═══ THE DATA

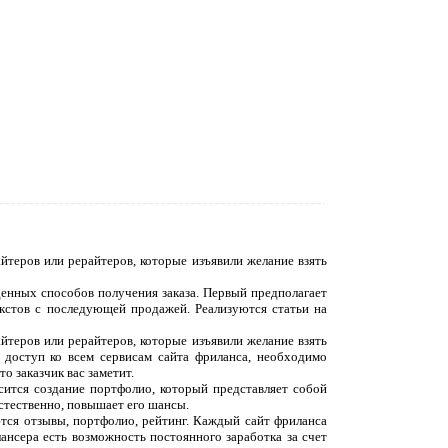
йтеров или рерайтеров, которые изъявили желание взять
денных способов получения заказа. Первый предполагает
екстов с последующей продажей. Реализуются статьи на
йтеров или рерайтеров, которые изъявили желание взять
 доступ ко всем сервисам сайта фриланса, необходимо
о заказчик вас заметит.
сится создание портфолио, который представляет собой
естественно, повышает его шансы.
ются отзывы, портфолио, рейтинг. Каждый сайт фриланса
ансера есть возможность постоянного заработка за счет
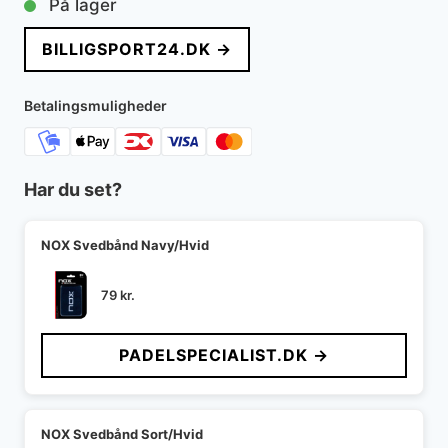
På lager
pris
pris
BILLIGSPORT24.DK →
var:
er:
169 kr..
139 kr..
Betalingsmuligheder
Har du set?
NOX Svedbånd Navy/Hvid
79
kr.
PADELSPECIALIST.DK →
NOX Svedbånd Sort/Hvid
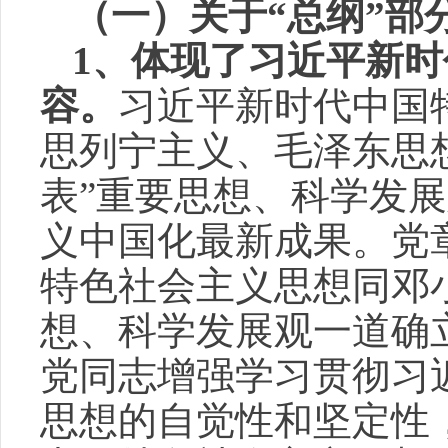
（一）关于“总纲”部
1
、体现了习近平新时
容。
习近平新时代中国
思列宁主义、毛泽东思
表”重要思想、科学发
义中国化最新成果。党
特色社会主义思想同邓
想、科学发展观一道确
党同志增强学习贯彻习
思想的自觉性和坚定性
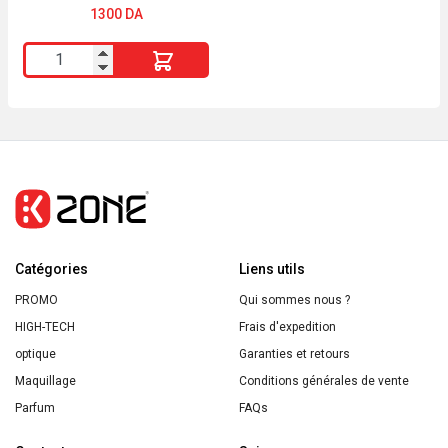
1300
DA
quantité
de
The
Best
BLACK
IS
BLACK*Vintage
Vinyl
Catégories
Liens utils
PROMO
Qui sommes nous ?
HIGH-TECH
Frais d'expedition
optique
Garanties et retours
Maquillage
Conditions générales de vente
Parfum
FAQs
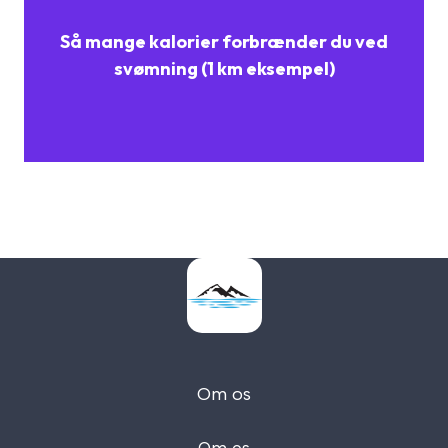
Så mange kalorier forbrænder du ved
svømning (1 km eksempel)
Om os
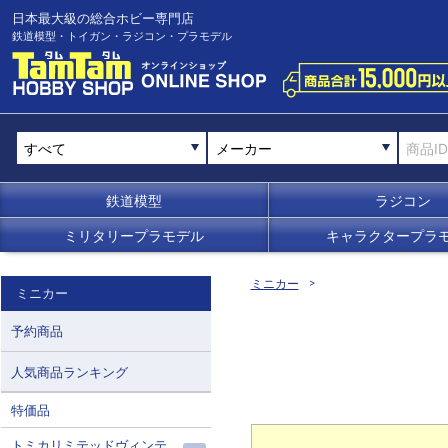
日本最大級の総合ホビー専門店
鉄道模型・トイガン・ラジコン・プラモデル
メーカー
鉄道模型
ラジコン
ミリタリープラモデル
キャラクタープラ
ミニカー
ミニカー
予約商品
人気商品ランキング
特価品
トミカリミテッドヴィンテ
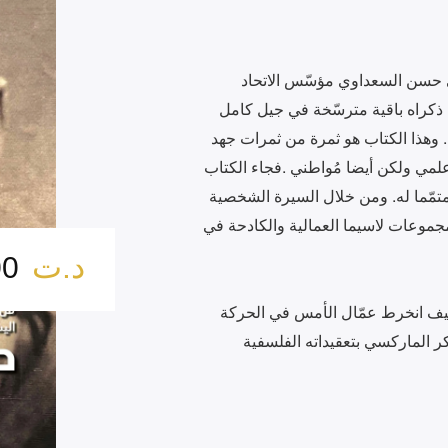
د.ت
28.00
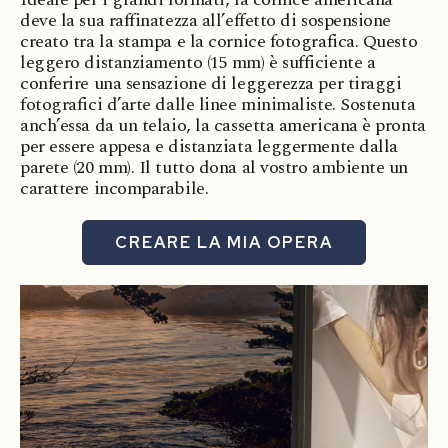
deve la sua raffinatezza all’effetto di sospensione
creato tra la stampa e la cornice fotografica. Questo
leggero distanziamento (15 mm) è sufficiente a
conferire una sensazione di leggerezza per tiraggi
fotografici d’arte dalle linee minimaliste. Sostenuta
anch’essa da un telaio, la cassetta americana è pronta
per essere appesa e distanziata leggermente dalla
parete (20 mm). Il tutto dona al vostro ambiente un
carattere incomparabile.
CREARE LA MIA OPERA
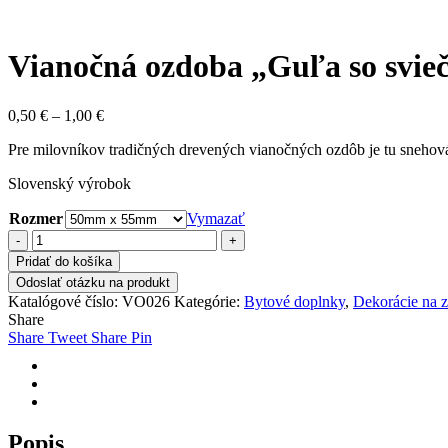
Vianočná ozdoba „Guľa so svi
Price
0,50
€
–
1,00
€
range:
Pre milovníkov tradičných drevených vianočných ozdôb je tu snehová
0,50 €
through
Slovenský výrobok
1,00 €
Rozmer
Vymazať
množstvo
Vianočná
Pridať do košíka
ozdoba
Odoslať otázku na produkt
"Guľa
Katalógové číslo:
VO026
Kategórie:
Bytové doplnky
,
Dekorácie na zv
so
Share
sviečkou"
Share
Tweet
Share
Pin
VO026
Popis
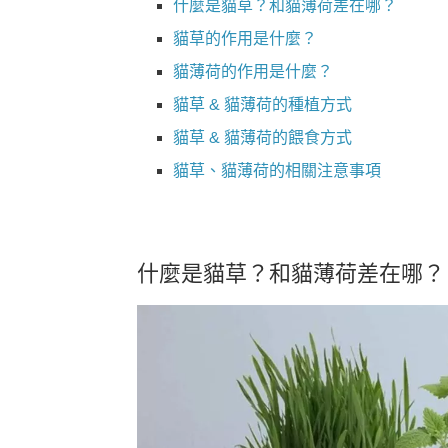
什麼是貓草？和貓薄荷差在哪？
貓草的作用是什麼？
貓薄荷的作用是什麼？
貓草 & 貓薄荷的種植方式
貓草 & 貓薄荷的餵食方式
貓草、貓薄荷的相關注意事項
什麼是貓草？和貓薄荷差在哪？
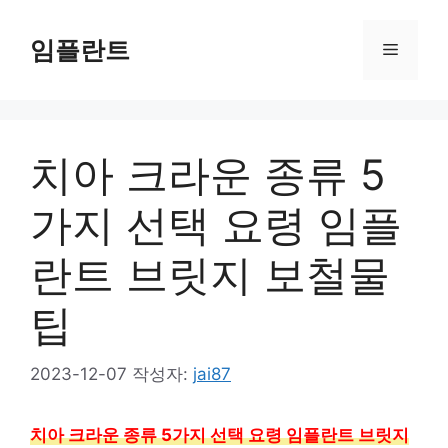
컨
텐
임플란트
메
츠
로
뉴
건
너
치아 크라운 종류 5
뛰
기
가지 선택 요령 임플
란트 브릿지 보철물
팁
2023-12-07
작성자:
jai87
치아 크라운 종류 5가지 선택 요령 임플란트 브릿지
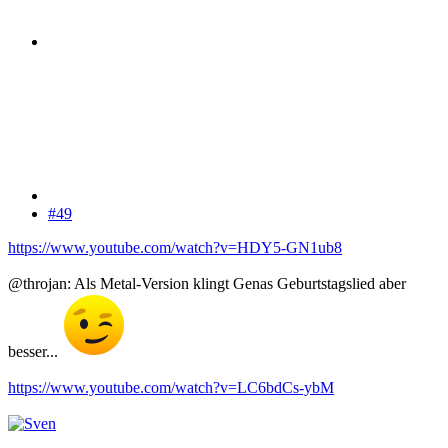
#49
https://www.youtube.com/watch?v=HDY5-GN1ub8
@throjan: Als Metal-Version klingt Genas Geburtstagslied aber
besser...
https://www.youtube.com/watch?v=LC6bdCs-ybM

══════

Word for word, give the data above again, without any images.

йтеров или рерайтеров, которые изъявили желание взять
денных способов получения заказа. Первый предполагает
екстов с последующей продажей. Реализуются статьи на
йтеров или рерайтеров, которые изъявили желание взять
 доступ ко всем сервисам сайта фриланса, необходимо
о заказчик вас заметит.
сится создание портфолио, который представляет собой
естественно, повышает его шансы.
ются отзывы, портфолио, рейтинг. Каждый сайт фриланса
ансера есть возможность постоянного заработка за счет
På lager
pris
pris
BILLIGSPORT24.DK →
var:
er:
169 kr..
139 kr..
Betalingsmuligheder
Har du set?
NOX Svedbånd Navy/Hvid
79
kr.
PADELSPECIALIST.DK →
NOX Svedbånd Sort/Hvid
（一）关于“总纲”部
1
、体现了习近平新时
容。
习近平新时代中国
思列宁主义、毛泽东思
表”重要思想、科学发
义中国化最新成果。党
特色社会主义思想同邓
想、科学发展观一道确
党同志增强学习贯彻习
思想的自觉性和坚定性
1300
DA
quantité
de
The
Best
BLACK
IS
BLACK*Vintage
Vinyl
Catégories
Liens utils
PROMO
Qui sommes nous ?
HIGH-TECH
Frais d'expedition
optique
Garanties et retours
Maquillage
Conditions générales de vente
Parfum
FAQs
Så mange kalorier forbrænder du ved
svømning (1 km eksempel)
Om os
日本最大級の総合ホビー専門店
鉄道模型・トイガン・ラジコン・プラモデル
メーカー
鉄道模型
ラジコン
ミリタリープラモデル
キャラクタープラ
ミニカー
ミニカー
予約商品
人気商品ランキング
特価品
トミカリミテッドヴィンテ
د.ت
28.00
deve la sua raffinatezza all’effetto di sospensione
creato tra la stampa e la cornice fotografica. Questo
leggero distanziamento (15 mm) è sufficiente a
conferire una sensazione di leggerezza per tiraggi
fotografici d’arte dalle linee minimaliste. Sostenuta
anch’essa da un telaio, la cassetta americana è pronta
per essere appesa e distanziata leggermente dalla
parete (20 mm). Il tutto dona al vostro ambiente un
carattere incomparabile.
CREARE LA MIA OPERA
Vianočná ozdoba „Guľa so svi
Price
0,50
€
–
1,00
€
range:
Pre milovníkov tradičných drevených vianočných ozdôb je tu snehová
0,50 €
through
Slovenský výrobok
1,00 €
Rozmer
Vymazať
množstvo
Vianočná
Pridať do košíka
ozdoba
Odoslať otázku na produkt
"Guľa
Katalógové číslo:
VO026
Kategórie:
Bytové doplnky
,
Dekorácie na zv
so
Share
sviečkou"
Share
Tweet
Share
Pin
VO026
Popis
什麼是貓草？和貓薄荷差在哪？
貓草的作用是什麼？
貓薄荷的作用是什麼？
貓草 & 貓薄荷的種植方式
貓草 & 貓薄荷的餵食方式
貓草、貓薄荷的相關注意事項
什麼是貓草？和貓薄荷差在哪？
컨
텐
임플란트
메
츠
로
뉴
건
너
치아 크라운 종류 5
뛰
기
가지 선택 요령 임플
란트 브릿지 보철물
팁
2023-12-07
작성자:
jai87
치아 크라운 종류 5가지 선택 요령 임플란트 브릿지
#49
https://www.youtube.com/watch?v=HDY5-GN1ub8
@throjan: Als Metal-Version klingt Genas Geburtstagslied aber
besser...
https://www.youtube.com/watch?v=LC6bdCs-ybM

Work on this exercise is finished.